> Data excerpts:
--- START ---

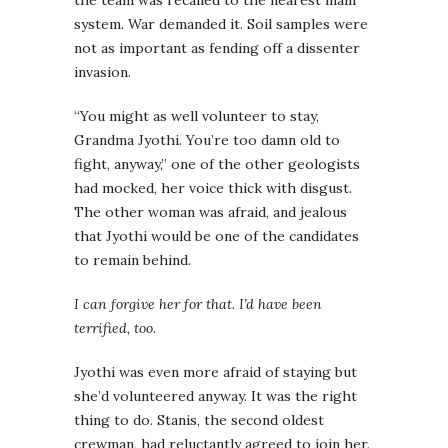
the team was recalled to the nearest main
system. War demanded it. Soil samples were
not as important as fending off a dissenter
invasion.
“You might as well volunteer to stay,
Grandma Jyothi. You’re too damn old to
fight, anyway,” one of the other geologists
had mocked, her voice thick with disgust.
The other woman was afraid, and jealous
that Jyothi would be one of the candidates
to remain behind.
I can forgive her for that. I’d have been
terrified, too.
Jyothi was even more afraid of staying but
she’d volunteered anyway. It was the right
thing to do. Stanis, the second oldest
crewman, had reluctantly agreed to join her.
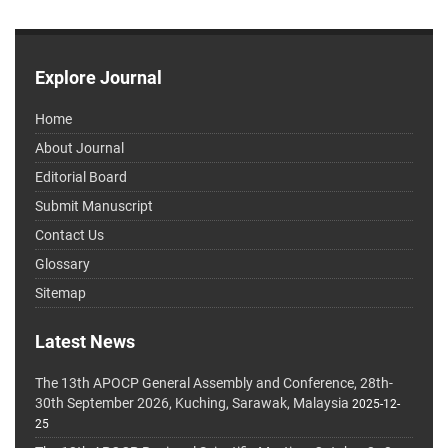
Explore Journal
Home
About Journal
Editorial Board
Submit Manuscript
Contact Us
Glossary
Sitemap
Latest News
The 13th APOCP General Assembly and Conference, 28th-
30th September 2026, Kuching, Sarawak, Malaysia
2025-12-
25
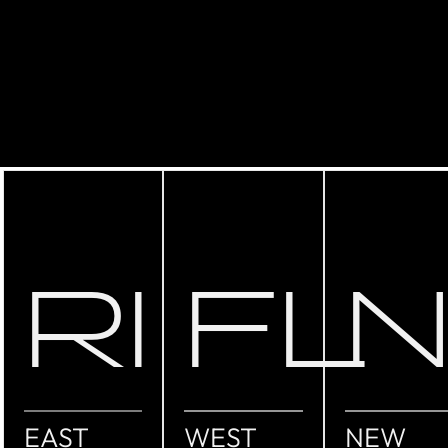
RI
FL
EAST
WEST
NEW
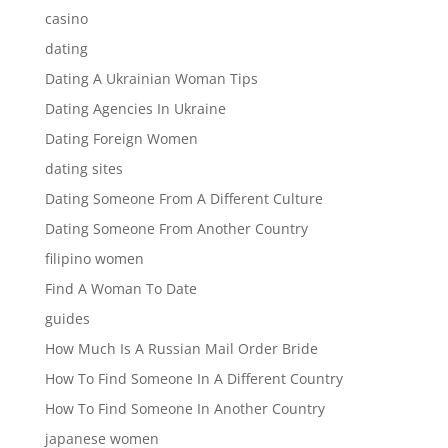
casino
dating
Dating A Ukrainian Woman Tips
Dating Agencies In Ukraine
Dating Foreign Women
dating sites
Dating Someone From A Different Culture
Dating Someone From Another Country
filipino women
Find A Woman To Date
guides
How Much Is A Russian Mail Order Bride
How To Find Someone In A Different Country
How To Find Someone In Another Country
japanese women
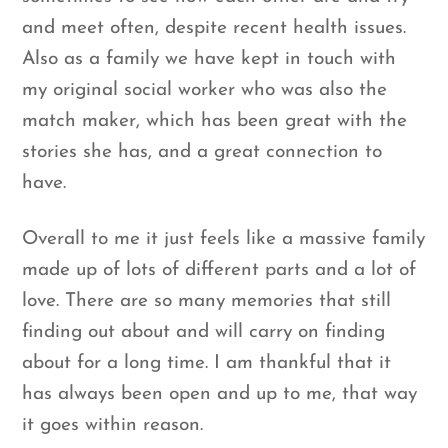
and meet often, despite recent health issues.
Also as a family we have kept in touch with
my original social worker who was also the
match maker, which has been great with the
stories she has, and a great connection to
have.
Overall to me it just feels like a massive family
made up of lots of different parts and a lot of
love. There are so many memories that still
finding out about and will carry on finding
about for a long time. I am thankful that it
has always been open and up to me, that way
it goes within reason.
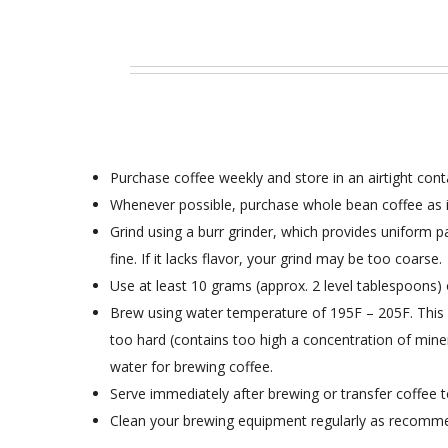
Purchase coffee weekly and store in an airtight conta
Whenever possible, purchase whole bean coffee as it 
Grind using a burr grinder, which provides uniform par
fine. If it lacks flavor, your grind may be too coarse.
Use at least 10 grams (approx. 2 level tablespoons) 
Brew using water temperature of 195F – 205F. This all
too hard (contains too high a concentration of minera
water for brewing coffee.
Serve immediately after brewing or transfer coffee t
Clean your brewing equipment regularly as recomm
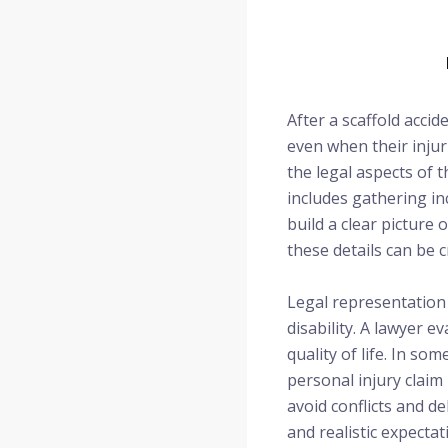
After a scaffold acci
even when their injur
the legal aspects of 
includes gathering in
build a clear picture
these details can be c
Legal representation 
disability. A lawyer e
quality of life. In s
personal injury claim 
avoid conflicts and d
and realistic expectat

--- END ---

> Brief: In the entries above, find the line that contains "How Much Is A Russian Mail Order Bride" and the line that contains "avoid conflicts and d". Reproduce exactly those two lines and every line between them, but not the pictures.

> Output for this exercise:
How Much Is A Russian Mail Order Bride
How To Find Someone In A Different Country
How To Find Someone In Another Country
japanese women
and meet often, despite recent health issues.
Also as a family we have kept in touch with
my original social worker who was also the
match maker, which has been great with the
stories she has, and a great connection to
have.
Overall to me it just feels like a massive family
made up of lots of different parts and a lot of
love. There are so many memories that still
finding out about and will carry on finding
about for a long time. I am thankful that it
has always been open and up to me, that way
it goes within reason.
Purchase coffee weekly and store in an airtight conta
Whenever possible, purchase whole bean coffee as it 
Grind using a burr grinder, which provides uniform par
fine. If it lacks flavor, your grind may be too coarse.
Use at least 10 grams (approx. 2 level tablespoons) 
Brew using water temperature of 195F – 205F. This all
too hard (contains too high a concentration of minera
water for brewing coffee.
Serve immediately after brewing or transfer coffee t
Clean your brewing equipment regularly as recomm
After a scaffold acci
even when their injur
the legal aspects of 
includes gathering in
build a clear picture
these details can be c
Legal representation 
disability. A lawyer e
quality of life. In s
personal injury claim 
avoid conflicts and d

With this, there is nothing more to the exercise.